Starring: Albert Brooks, Ellen DeGeneres
Director: Andrew Stanton and Angus MacLane
Rating: PG
Genre: Adventure, Comedy, Animation, Family

 

REVIEWS

USA Today gives the movie 2.5 out of 4 stars, and further notes, “While the animation is still top-notch and a slew of new waterlogged personalities buoy the story, it doesn’t have nearly the same sense of heart, wonder and awe as Nemo.”

Chicago Sun-Times says, “It’s a solid, entertaining, well-paced sequel featuring terrific voice work, a clever script and some ingenious action sequences. It just doesn’t quite reach the soaring heights of inspirational storytelling and elevated humor of the original.”

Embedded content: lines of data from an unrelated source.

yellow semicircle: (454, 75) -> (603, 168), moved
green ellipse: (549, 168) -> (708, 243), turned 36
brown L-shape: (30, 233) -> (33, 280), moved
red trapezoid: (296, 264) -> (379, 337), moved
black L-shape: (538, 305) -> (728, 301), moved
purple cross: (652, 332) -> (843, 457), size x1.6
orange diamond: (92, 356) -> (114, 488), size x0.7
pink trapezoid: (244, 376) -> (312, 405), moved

The New York Times finds, “What “Dory” lacks in dazzling originality it more than makes up for in warmth, charm and good humor.”

Washington Post gives the movie 3 out of 4 stars, and further notes, “In deciding not to stray far from the first film in plot or tone, it makes for a pleasant, familiar, cheerfully unassuming fish-in-her-water tale.”

New York Magazine (Vulture) thinks, “In the end, is Finding Dory better than Finding Nemo? It’s funnier and more intricate, but the tears it jerks have been jerked before. It’s not as original, not as deep.”

Variety observes, “Andrew Stanton and Angus MacLane, the co-directors of “Finding Dory,” have made a beautiful, rambunctious, and fully felt sequel — a movie totally worth its salt water. It’s a film that spills over with laughs (most of them good, a few of them shticky) and tears (all of them earned), supporting characters who are meant to slay us (and mostly do) with their irascible sharp tongues, and dizzyingly extended flights of physical comedy.”

Chicago Tribune says, “The visual personality of the movie is fantastically vivid and bright, the story itself, less so.”

New York Post observes, “If there has ever been a better voice performance in an animated film than Ellen DeGeneres’ in Pixar’s wonderful sequel Finding Dory, I sure can’t think of it. Her tour de force even surpasses Robin Williams in “Aladdin.”“

Entertainment Weekly gives the film a B rating, and further notes, “What it is is a perfectly enjoyable family film that’s comforting, familiar, and a bit slight, like one of those serviceable Lion King spin-offs that Disney used to ship straight to DVD back in the ‘90s.”

The Hollywood Reporter thinks, “While rambunctious and passably humorous, this offspring isn’t nearly as imaginative and nimble-minded as the forerunner that spawned it.”

Miami Herald says, “The scale of Finding Dory is bigger than that of “Finding Nemo,” but I started missing the smaller, more intimate excitement of the fishing tank inside the dentist’s office in Nemo.”

According to Village Voice, “Finding Dory might be messy, but through its central interplay — between present and past, light and dark, joy and pain — it manages an emotional complexity that puts most supposedly grown-up movies to shame.”

Los Angeles Times finds, “Because no one compensates for a thin concept like the people at Pixar, there is a lot to admire in the animated “Dory,” including stunning undersea visuals and an ocean full of eccentric and engaging aquatic creatures. But, as the 13-year gap between “Nemo” and “Dory” indicates, this was not a concept that cried out to be made.”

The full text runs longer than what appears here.